IM interview questions

1. In the message storage, if the content table and index table need to be processed by database, what field should be hashed? Can the index table and the content table be combined into one table?

Answer: The content table should be hashed according to the primary key message ID for sub-database sub-table processing, which is convenient for locating a specific message; the index table should be hashed according to the index user UID for sub-database sub-table processing, which can make the current All contacts of the user fall on one table, reducing the trouble of traversing all tables. The index table can be combined with the content table to form a table. The advantage is obvious. It can reduce the database IO when pulling historical messages. The downside is that the message content is redundantly stored, which wastes space.
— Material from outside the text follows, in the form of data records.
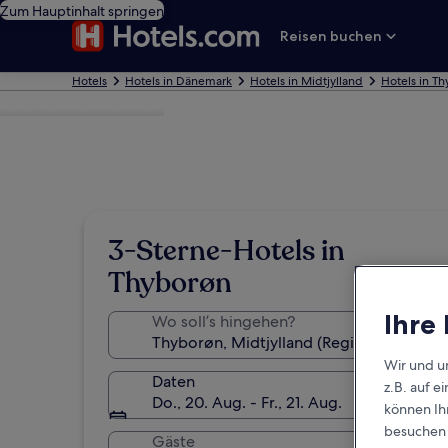
Zum Hauptinhalt springen
Reisen buchen
Hotels
Hotels in Dänemark
Hotels in Midtjylland
Hotels in T
Foto von Helmut Prien
3-Sterne-Hotels in
Thyborøn
Ihre
Wo soll’s hingehen?
Wir und u
Daten
z.B. auf 
Do., 20. Aug. - Fr., 21. Aug.
können Ihr
besuchen S
Gäste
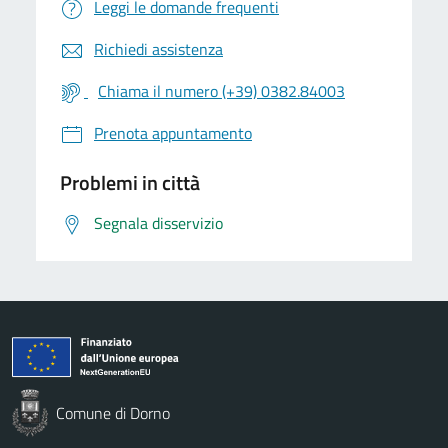
Leggi le domande frequenti
Richiedi assistenza
Chiama il numero (+39) 0382.84003
Prenota appuntamento
Problemi in città
Segnala disservizio
Comune di Dorno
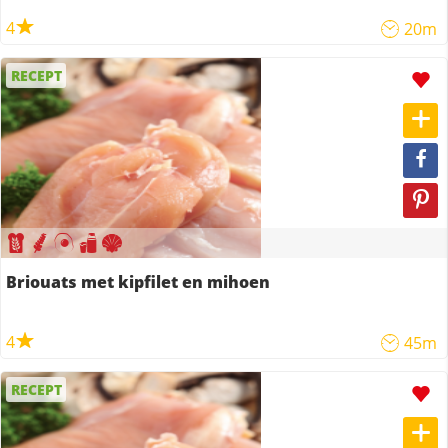
4
20m
RECEPT
Briouats met kipfilet en mihoen
4
45m
RECEPT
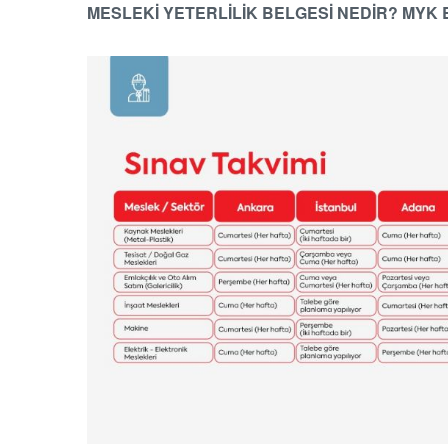
MESLEKİ YETERLİLİK BELGESİ NEDİR? MYK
2. The information needed by the nearest contact can be obtained from the index table. Why do we need a separate contact table?

Answer: If you get all the contact information of a user from the index table (including the last chat content and time), there will be a grouping and top 1 operation in the SQL statement, and the performance is not ideal; in addition, the current user and a single contact The unread value between the data needs to be maintained. It is much more convenient to store in a field of the contact table than to use the index table.

3. How does the TCP long connection method realize "when a message needs to be sent to a certain user, the network connection corresponding to this user can be accurately found"?

Answer: First, the user has a login process: (1) The TCP client and the server establish a TCP connection through a three-way handshake; (2) The client sends a login request based on the connection; (3) The server parses and judges the login request If it is valid, the mapping relationship between the uid of the current user and the socket descriptor (that is, fd) identifying the current tcp connection is established; (4) This mapping relationship is generally stored in the local cache or distributed cache. Then, when the server receives the message to be sent to this user, it first searches fd from the cache according to the uid, and if it finds it, it pushes the message out based on fd.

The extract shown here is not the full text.